The rain hit in earnest as I hit timberline and continued as I descended to the trailhead. I reached the trailhead roughly eleven hours after I set out, having traveled nearly sixteen miles and climbed 7,400 vertical feet.
It continued raining as I drove back to US-24 and headed for camp. I didn't want to deal with another rainy meal in the back of my car, so I drove into Leadville in search of food. I looked around in my car and on foot before settling upon High Mountain Pies, a scruffy-looking pizza place doing brisk business on a Thursday night. The had only three tables inside, which filled with tourists (including me) and seemed to have a brisk delivery business with the locals.
I returned to my campsite, chatted briefly with a camping neighbor from Texas, reviewed my plan for the next day, continued reading Crystal Soldier, and went to bed.
Friday, 25 July 2008
I woke up at 0600 on Friday morning and heard what sounded like an early-morning religious service, complete with singing and a talk, from somewhere south-west of my campsite, but I couldn't find any visual evidence of the service.
I ate breakfast and broke camp; since I was car camping, I didn't have to worry that the tent was still wet from me and from the morning dew; I tossed the tent, rain fly, and ground sheet in the back of my car and drove off, leaving the mess to clean up at home.
I drove south to Buena Vista, missed my turn to the North Cottonwood Trailhead, turned around, and eventually found the trailhead at the end of a three-mile high-clearance road.
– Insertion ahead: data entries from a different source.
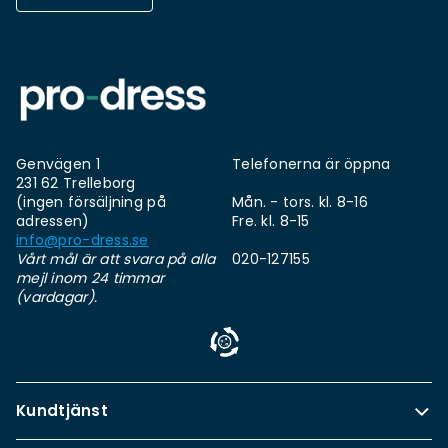
Genvägen 1
Telefonerna är öppna
231 62 Trelleborg
(ingen försäljning på
Mån. - tors. kl. 8-16
adressen)
Fre. kl. 8-15
info@pro-dress.se
Vårt mål är att svara på alla
020-127155
mejl inom 24 timmar
(vardagar).
Kundtjänst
I parked, shouldered my pack, and headed up the trail at 0830.
I was a bit late to catch the hard-core peak-bagging crowd and too early for the incoming backpackers, but I did cross paths with a number of outgoing backpackers leaving the wilderness. When I turned onto the trail that dead-ends at Mount Elbert, I didn't see anyone until I hit treeline and got a great view of Mount Harvard to the north, Mount Columbia to the east, and Mount Yale to the south. (Mount Yale was the second fourteener I climbed, shortly before the beginning of my senior year at Fairview in 1997.)
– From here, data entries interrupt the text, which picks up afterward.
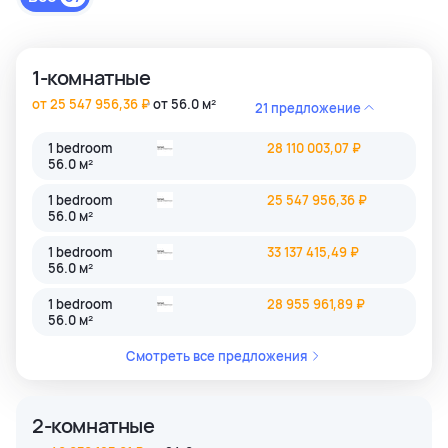
1-комнатные
от 25 547 956,36 ₽
от 56.0 м²
21 предложение
1 bedroom
28 110 003,07 ₽
56.0 м²
1 bedroom
25 547 956,36 ₽
56.0 м²
1 bedroom
33 137 415,49 ₽
56.0 м²
1 bedroom
28 955 961,89 ₽
56.0 м²
Смотреть все предложения
2-комнатные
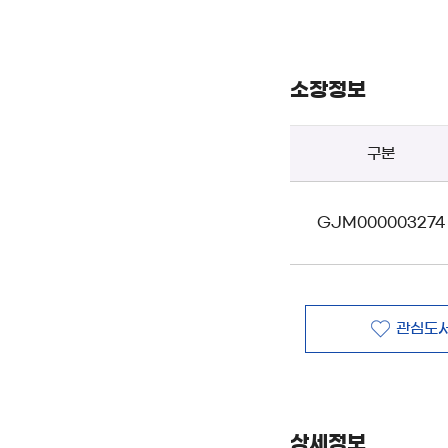
소장정보
구분
GJM000003274
관심도서
상세정보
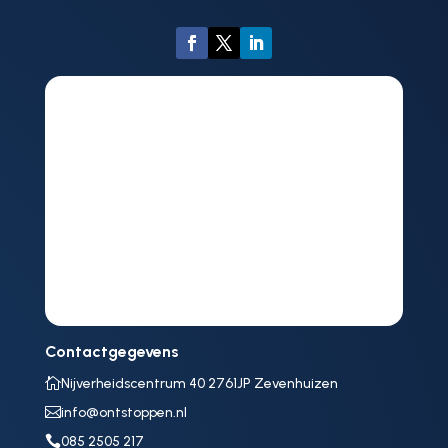
Contactgegevens

Nijverheidscentrum 40 2761JP Zevenhuizen

info@ontstoppen.nl

085 2505 217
I continued up the dead-end canyon. Mindful of my experience yesterday, I filled my water containers at what looked like the last running water at the end of the canyon. I climbed up a trail carefully arranged through talus and switch-backed up the mountain. I watched the elevation display on my GPS receiver and noticed when I climbed through 14,000 feet and when I passed 14,260 feet -- the altitude of Grays Peak, the highest I have ever been. I slowly climbed the remaining distance to the summit of Colorado's third-highest peak. I reached the 14,420 foot summit at 1300, marking the highest I have ever stood (on solid ground).
I ate lunch, searched unsuccessfully for a summit register, and enjoyed my accomplishment. My early plan had been to continue to Mount Columbia, but I scrubbed that plan due to the late hour even before I reached Mount Harvard. I descended the way I came, which wasn't quite as hard as the ascent, since I had gravity on my side, but was still hard work. Clouds rolled in as I descended but never actually rained but for a brief sprinkle when I was still a mile from the trailhead.
I eventually reached my car, late in the day, and headed home via US-285. It finally started raining as I drove home through South Park and kept raining until I was approaching Denver. While driving through Bailey, just as the highway turned north and began climbing out of town, I recognized the spot where my father pulled over to rest after we climbed Mount Sherman fourteen or fifteen years ago. (It seemed auspicious to recognize this connection to my first fourteener while returning from another mountain-climbing expedition.)
In two days, I climbed four fourteeners, almost as many as the five I have climbed in my life prior to this point. I would call it a successful expedition.